A ladainha da Brigada do Reumático (III)
(continuação)
Quem, tendo vivido os derradeiros momentos do fascismo, não se recorda dessa antológica cena de ópera bufa envolvendo o encontro dos altos comandantes das Forças Armadas com o então presidente do Conselho de Ministros, Marcelo Caetano, pomposa cerimónia que entrou na gíria popular como sendo a da «Brigada do Reumático»?
Passados cerca de 36 anos, com novos actores, em circunstâncias políticas diferentes e a pretexto da actual situação do país, mas repetindo o mesmo guião «operático-reumatismal», assiste-se, no Palácio de Belém, ao encontro entre o Presidente da República e um vasto conjunto de ex-ministros das Finanças, todos eles com vastos currículos políticos, académicos e profissionais.
(…)
Nenhum deles, e muito menos o anfitrião, tiveram qualquer culpa na situação actual. Longe disso, afirmam também a pés juntos as conhecidas e consabidas vozes do dono.
Não carregam com o peso de nenhuma responsabilidade. Nenhuma.
(…)
Com efeito, incluindo o actual Presidente da República:
(...)
Nenhum deles foi apologista quanto aos critérios na concessão de crédito por parte da banca, no privilégio dado à «economia de casino», em detrimento da economia ligada à produção de bens transaccionáveis.
Nenhum deles permitiu que os recursos colocados à disposição da banca fossem delapidados na construção de uma excessiva rede de autoestradas, no estímulo à obsessiva renovação do parque automóvel, na densificação de telemóveis, sectores que guindam Portugal nos primeiros lugares do ranking mundial.

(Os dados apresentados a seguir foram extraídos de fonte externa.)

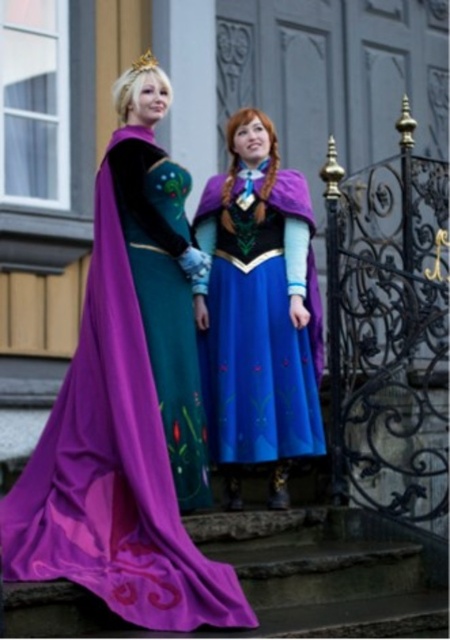 Between point (156, 541) and point (147, 68), which one is positioned behind?

The point (147, 68) is more distant.

Is the position of purple satin cape at center less distant than that of gold metallic crown at upper center?

Yes, it is in front of gold metallic crown at upper center.

What do you see at coordinates (113, 474) in the screenshot?
I see `purple satin cape at center` at bounding box center [113, 474].

You are a GUI agent. You are given a task and a screenshot of the screen. Output one action in this format:
    pyautogui.click(x=<x>, y=<y>)
    Task: Click on the purple satin cape at center
    This screenshot has width=450, height=640.
    Given the screenshot: What is the action you would take?
    pyautogui.click(x=113, y=474)

Is purple satin cape at center positioned in front of blue satin dress at center?

Yes, purple satin cape at center is in front of blue satin dress at center.

Does purple satin cape at center have a lesser width compared to blue satin dress at center?

Incorrect, purple satin cape at center's width is not less than blue satin dress at center's.

Is point (198, 604) farther from viewer compared to point (279, 224)?

No, (198, 604) is closer to viewer.

I want to click on purple satin cape at center, so click(x=113, y=474).

Between point (296, 387) and point (152, 65), which one is positioned in front?

Point (296, 387) is more forward.

Who is positioned more to the right, blue satin dress at center or gold metallic crown at upper center?

Positioned to the right is blue satin dress at center.

At what (x,y) coordinates should I click in order to perform the action: click on blue satin dress at center. Please return your answer as a coordinate pair (x, y). The image size is (450, 640). Looking at the image, I should click on (259, 310).

The image size is (450, 640). In order to click on blue satin dress at center in this screenshot , I will do `click(259, 310)`. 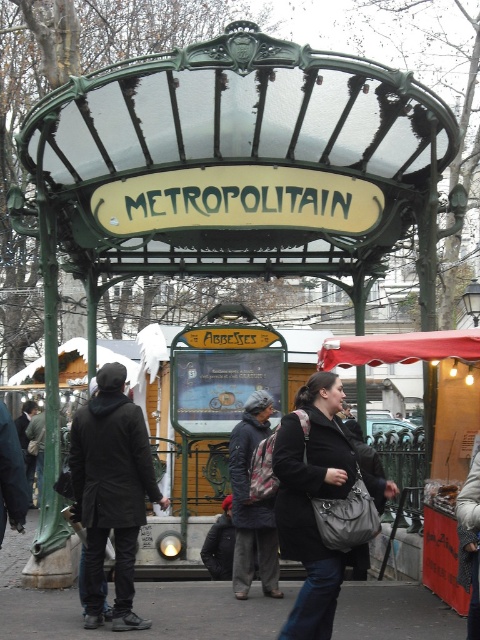 Question: Which point is closer to the camera taking this photo?

Choices:
 (A) (324, 416)
 (B) (322, 348)

Answer: (A)

Question: Does matte black coat at center appear under red fabric canopy at center?

Choices:
 (A) no
 (B) yes

Answer: (B)

Question: Is matte black coat at center below red fabric canopy at center?

Choices:
 (A) yes
 (B) no

Answer: (A)

Question: Is matte black coat at center in front of red fabric canopy at center?

Choices:
 (A) yes
 (B) no

Answer: (A)

Question: Which point is farther from the camera taking this photo?

Choices:
 (A) (471, 330)
 (B) (331, 428)

Answer: (A) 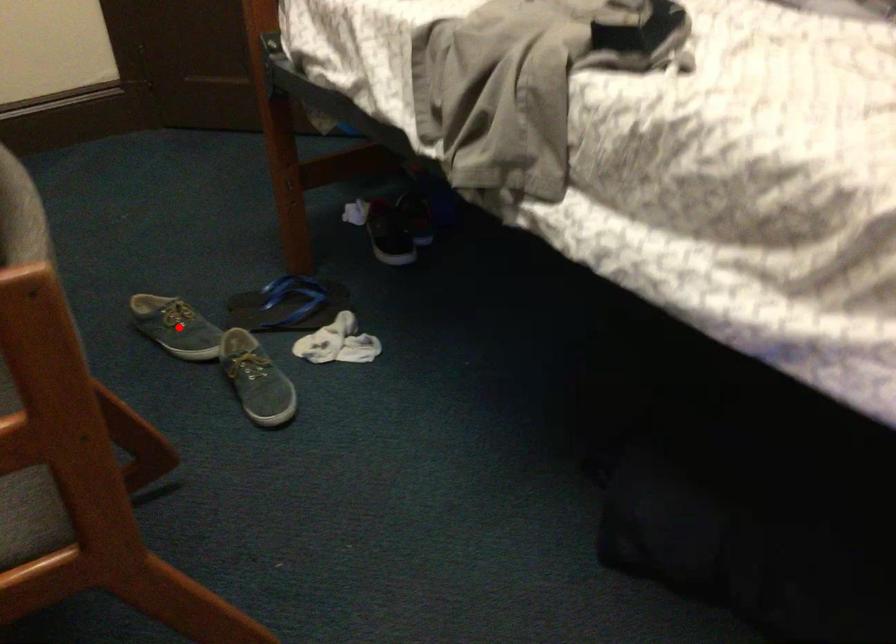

Nenhum deles concordou com o peso excessivo que a banca teve na trilogia «venda de terrenos-construção de novas habitações-actividades imobiliárias», porque sabiam que o vultuoso crédito aí destinado faltaria em sectores estratégicos na área da agricultura, das pescas e das indústrias. Acresce a isto o facto de eles saberem que o país iria pagar cara a circunstância de haver uma excessiva oferta de casas novas, comparativamente à procura, ou seja: um imenso capital empatado, isto num país que anda de mão estendida a pedir dinheiro emprestado no estrangeiro.
Nenhum deles pugnou pela existência das famigeradas parcerias público-privadas, designadamente em todas aquelas em que o Estado arca com a socialização dos prejuízos, garantido aos privados um negócio certo e seguro, com taxas de rentabilidade muito superiores aos valores médios dos vários sectores da nossa economia.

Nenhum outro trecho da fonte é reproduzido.